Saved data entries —
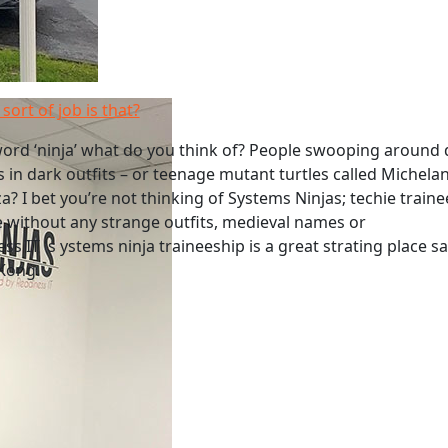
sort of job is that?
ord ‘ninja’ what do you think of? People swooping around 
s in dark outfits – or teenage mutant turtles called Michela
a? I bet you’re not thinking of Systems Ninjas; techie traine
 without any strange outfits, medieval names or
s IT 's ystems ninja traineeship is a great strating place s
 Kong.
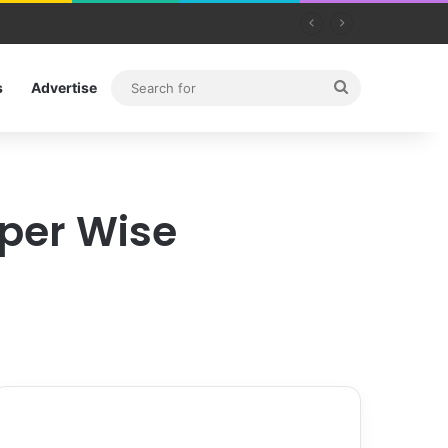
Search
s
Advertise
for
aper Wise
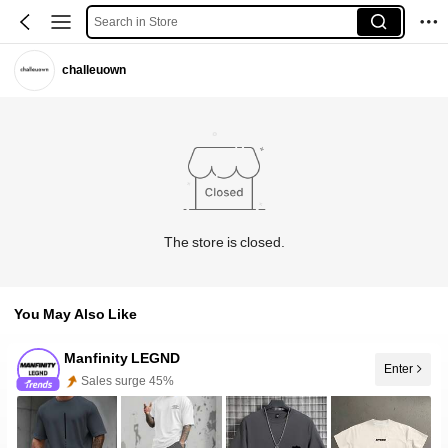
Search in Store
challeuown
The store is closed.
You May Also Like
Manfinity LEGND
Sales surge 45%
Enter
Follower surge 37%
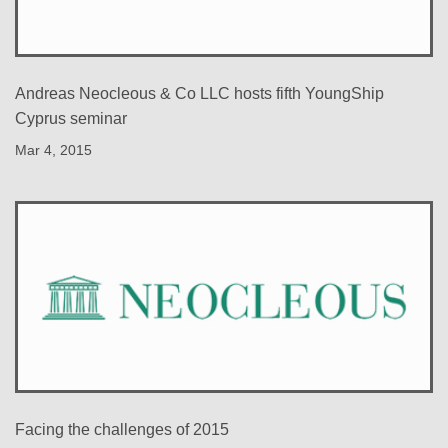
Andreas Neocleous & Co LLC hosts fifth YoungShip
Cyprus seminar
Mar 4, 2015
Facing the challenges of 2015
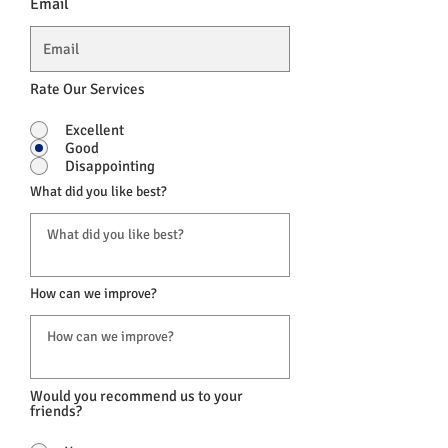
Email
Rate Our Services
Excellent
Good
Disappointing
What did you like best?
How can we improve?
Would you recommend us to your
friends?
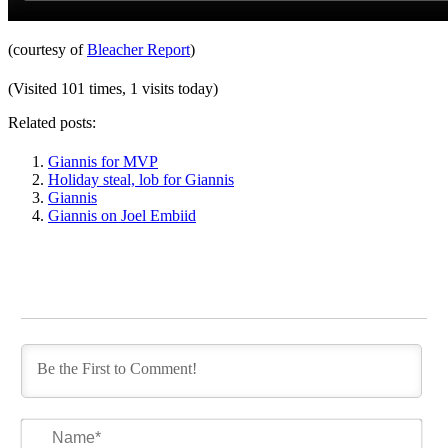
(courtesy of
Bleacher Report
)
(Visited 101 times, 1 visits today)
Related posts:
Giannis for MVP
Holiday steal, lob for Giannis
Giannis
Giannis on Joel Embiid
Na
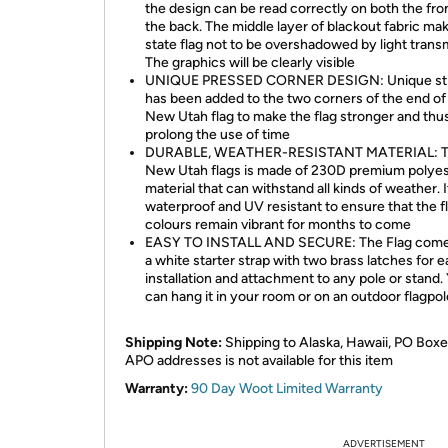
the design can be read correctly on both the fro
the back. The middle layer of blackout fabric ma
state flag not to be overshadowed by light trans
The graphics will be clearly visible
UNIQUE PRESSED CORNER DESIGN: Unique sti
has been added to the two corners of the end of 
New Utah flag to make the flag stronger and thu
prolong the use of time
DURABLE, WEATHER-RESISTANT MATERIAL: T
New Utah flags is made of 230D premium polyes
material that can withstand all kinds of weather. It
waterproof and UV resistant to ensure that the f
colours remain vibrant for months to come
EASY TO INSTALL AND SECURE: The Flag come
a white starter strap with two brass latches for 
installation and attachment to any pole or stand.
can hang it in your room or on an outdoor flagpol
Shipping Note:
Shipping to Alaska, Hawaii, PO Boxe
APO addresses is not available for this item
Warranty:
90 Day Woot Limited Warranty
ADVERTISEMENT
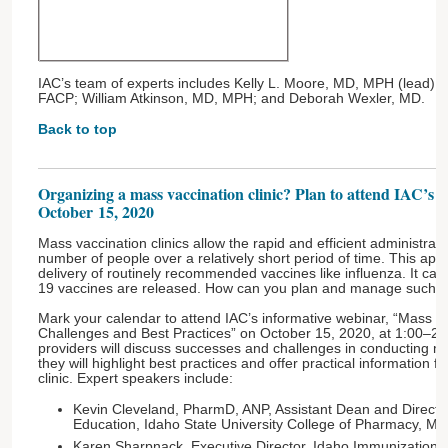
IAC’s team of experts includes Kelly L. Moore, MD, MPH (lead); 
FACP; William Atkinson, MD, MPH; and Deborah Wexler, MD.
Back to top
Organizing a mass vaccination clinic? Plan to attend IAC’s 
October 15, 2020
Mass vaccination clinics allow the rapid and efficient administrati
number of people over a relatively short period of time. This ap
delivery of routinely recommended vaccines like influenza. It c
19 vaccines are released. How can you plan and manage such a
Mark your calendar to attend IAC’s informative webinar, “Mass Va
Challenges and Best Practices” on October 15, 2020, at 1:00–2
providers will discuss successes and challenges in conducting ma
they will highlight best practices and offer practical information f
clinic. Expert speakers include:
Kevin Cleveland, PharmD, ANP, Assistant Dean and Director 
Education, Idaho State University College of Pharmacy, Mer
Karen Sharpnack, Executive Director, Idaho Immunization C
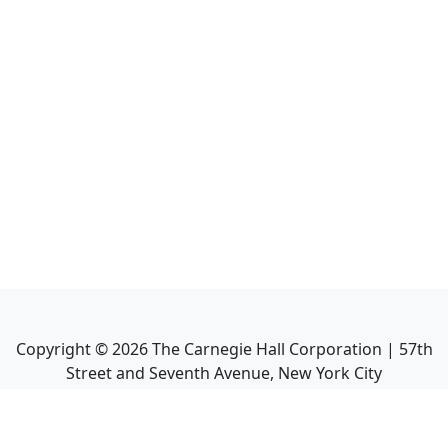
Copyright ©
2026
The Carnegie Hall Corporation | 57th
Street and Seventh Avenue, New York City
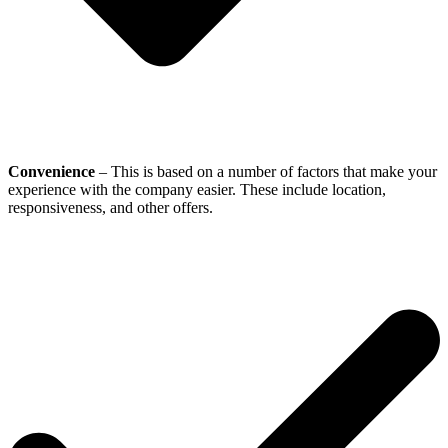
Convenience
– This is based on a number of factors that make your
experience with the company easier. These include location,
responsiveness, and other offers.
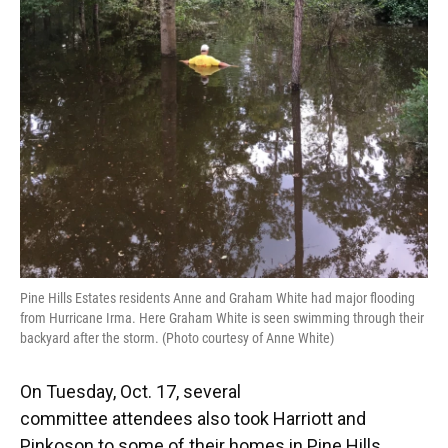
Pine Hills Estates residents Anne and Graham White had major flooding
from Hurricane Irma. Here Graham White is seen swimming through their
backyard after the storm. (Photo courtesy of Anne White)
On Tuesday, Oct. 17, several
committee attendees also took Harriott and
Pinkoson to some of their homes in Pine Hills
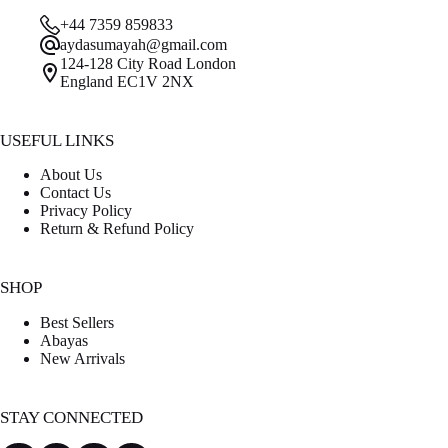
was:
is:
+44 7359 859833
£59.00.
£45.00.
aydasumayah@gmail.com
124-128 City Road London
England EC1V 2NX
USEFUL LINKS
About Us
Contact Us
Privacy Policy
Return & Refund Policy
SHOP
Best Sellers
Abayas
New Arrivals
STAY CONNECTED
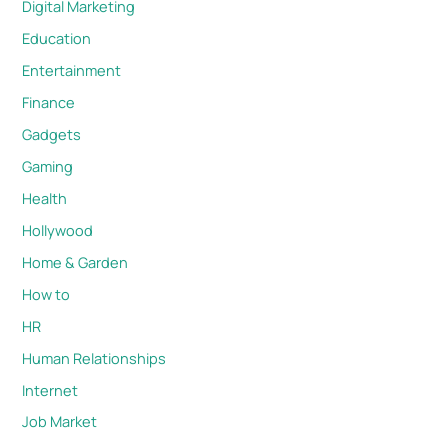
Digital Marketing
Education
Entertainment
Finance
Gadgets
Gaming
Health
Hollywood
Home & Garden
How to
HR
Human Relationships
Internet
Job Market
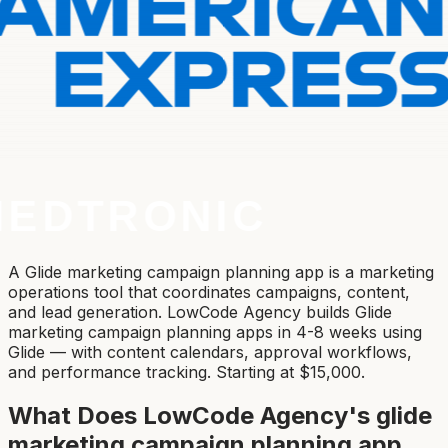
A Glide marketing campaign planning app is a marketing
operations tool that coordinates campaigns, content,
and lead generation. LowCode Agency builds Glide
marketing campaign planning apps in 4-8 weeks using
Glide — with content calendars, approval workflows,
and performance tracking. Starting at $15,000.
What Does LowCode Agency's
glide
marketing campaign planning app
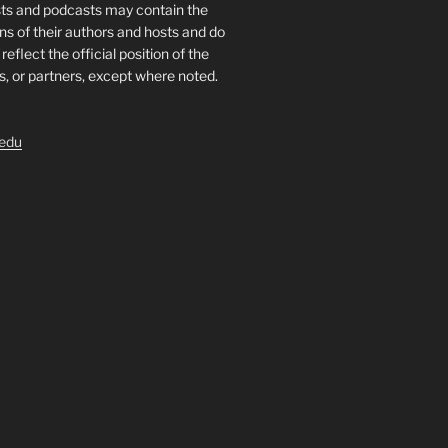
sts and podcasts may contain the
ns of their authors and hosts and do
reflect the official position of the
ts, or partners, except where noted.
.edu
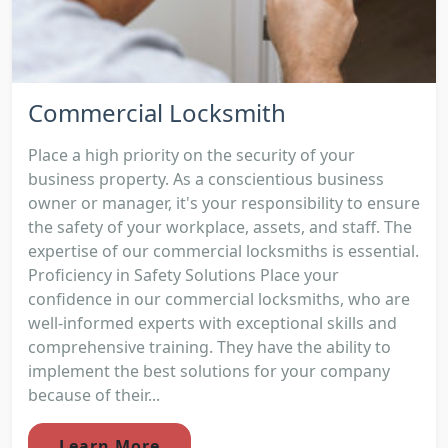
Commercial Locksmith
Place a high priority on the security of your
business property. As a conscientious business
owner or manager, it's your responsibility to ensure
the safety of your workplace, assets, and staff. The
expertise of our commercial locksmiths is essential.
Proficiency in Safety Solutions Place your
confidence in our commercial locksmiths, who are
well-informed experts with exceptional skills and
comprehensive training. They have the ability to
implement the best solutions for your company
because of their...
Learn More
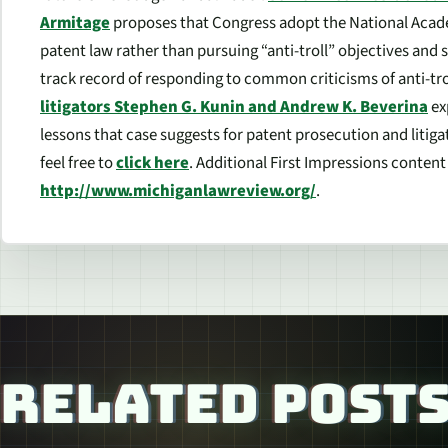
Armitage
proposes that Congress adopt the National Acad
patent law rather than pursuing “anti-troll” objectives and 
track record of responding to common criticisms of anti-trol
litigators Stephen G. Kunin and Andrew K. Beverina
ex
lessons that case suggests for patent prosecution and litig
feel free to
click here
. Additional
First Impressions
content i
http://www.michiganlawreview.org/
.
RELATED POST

Problem to solve — You are asked to reproduce each line above exactly, but to exclude the pictures.

Exercise response —
sort of job is that?
ord ‘ninja’ what do you think of? People swooping around 
s in dark outfits – or teenage mutant turtles called Michela
a? I bet you’re not thinking of Systems Ninjas; techie traine
 without any strange outfits, medieval names or
s IT 's ystems ninja traineeship is a great strating place s
 Kong.
Search
s
Advertise
for
aper Wise
Search in Store
challeuown
The store is closed.
You May Also Like
Manfinity LEGND
Sales surge 45%
Enter
Follower surge 37%
Andreas Neocleous & Co LLC hosts fifth YoungShip
Cyprus seminar
Mar 4, 2015
Facing the challenges of 2015
Email
Rate Our Services
Excellent
Good
Disappointing
What did you like best?
How can we improve?
Would you recommend us to your
friends?
(courtesy of
Bleacher Report
)
(Visited 101 times, 1 visits today)
Related posts:
Giannis for MVP
Holiday steal, lob for Giannis
Giannis
Giannis on Joel Embiid
Na
the design can be read correctly on both the fro
the back. The middle layer of blackout fabric ma
state flag not to be overshadowed by light trans
The graphics will be clearly visible
UNIQUE PRESSED CORNER DESIGN: Unique sti
has been added to the two corners of the end of 
New Utah flag to make the flag stronger and thu
prolong the use of time
DURABLE, WEATHER-RESISTANT MATERIAL: T
New Utah flags is made of 230D premium polyes
material that can withstand all kinds of weather. It
waterproof and UV resistant to ensure that the f
colours remain vibrant for months to come
EASY TO INSTALL AND SECURE: The Flag come
a white starter strap with two brass latches for 
installation and attachment to any pole or stand.
can hang it in your room or on an outdoor flagpol
Shipping Note:
Shipping to Alaska, Hawaii, PO Boxe
APO addresses is not available for this item
Warranty:
90 Day Woot Limited Warranty
ADVERTISEMENT
IAC’s team of experts includes Kelly L. Moore, MD, MPH (lead); 
FACP; William Atkinson, MD, MPH; and Deborah Wexler, MD.
Back to top
Organizing a mass vaccination clinic? Plan to attend IAC’s 
October 15, 2020
Mass vaccination clinics allow the rapid and efficient administrati
number of people over a relatively short period of time. This ap
delivery of routinely recommended vaccines like influenza. It c
19 vaccines are released. How can you plan and manage such a
Mark your calendar to attend IAC’s informative webinar, “Mass Va
Challenges and Best Practices” on October 15, 2020, at 1:00–2
providers will discuss successes and challenges in conducting ma
they will highlight best practices and offer practical information f
clinic. Expert speakers include:
Kevin Cleveland, PharmD, ANP, Assistant Dean and Director 
Education, Idaho State University College of Pharmacy, Mer
Karen Sharpnack, Executive Director, Idaho Immunization C
Copyright ©
2026
The Carnegie Hall Corporation | 57th
Street and Seventh Avenue, New York City
Convenience
– This is based on a number of factors that make your
experience with the company easier. These include location,
responsiveness, and other offers.
Pine Hills Estates residents Anne and Graham White had major flooding
from Hurricane Irma. Here Graham White is seen swimming through their
backyard after the storm. (Photo courtesy of Anne White)
On Tuesday, Oct. 17, several
committee attendees also took Harriott and
Pinkoson to some of their homes in Pine Hills
was:
is:
+44 7359 859833
£59.00.
£45.00.
aydasumayah@gmail.com
124-128 City Road London
England EC1V 2NX
USEFUL LINKS
About Us
Contact Us
Privacy Policy
Return & Refund Policy
SHOP
Best Sellers
Abayas
New Arrivals
STAY CONNECTED
Digital Marketing
Education
Entertainment
Finance
Gadgets
Gaming
Health
Hollywood
Home & Garden
How to
HR
Human Relationships
Internet
Job Market
A Glide marketing campaign planning app is a marketing
operations tool that coordinates campaigns, content,
and lead generation. LowCode Agency builds Glide
marketing campaign planning apps in 4-8 weeks using
Glide — with content calendars, approval workflows,
and performance tracking. Starting at $15,000.
What Does LowCode Agency's
glide
marketing campaign planning app
sts and podcasts may contain the
ns of their authors and hosts and do
reflect the official position of the
ts, or partners, except where noted.
.edu
Commercial Locksmith
Place a high priority on the security of your
business property. As a conscientious business
owner or manager, it's your responsibility to ensure
the safety of your workplace, assets, and staff. The
expertise of our commercial locksmiths is essential.
Proficiency in Safety Solutions Place your
confidence in our commercial locksmiths, who are
well-informed experts with exceptional skills and
comprehensive training. They have the ability to
implement the best solutions for your company
because of their...
Learn More
Armitage
proposes that Congress adopt the National Acad
patent law rather than pursuing “anti-troll” objectives and 
track record of responding to common criticisms of anti-trol
litigators Stephen G. Kunin and Andrew K. Beverina
ex
lessons that case suggests for patent prosecution and litig
feel free to
click here
. Additional
First Impressions
content i
http://www.michiganlawreview.org/
.
RELATED POST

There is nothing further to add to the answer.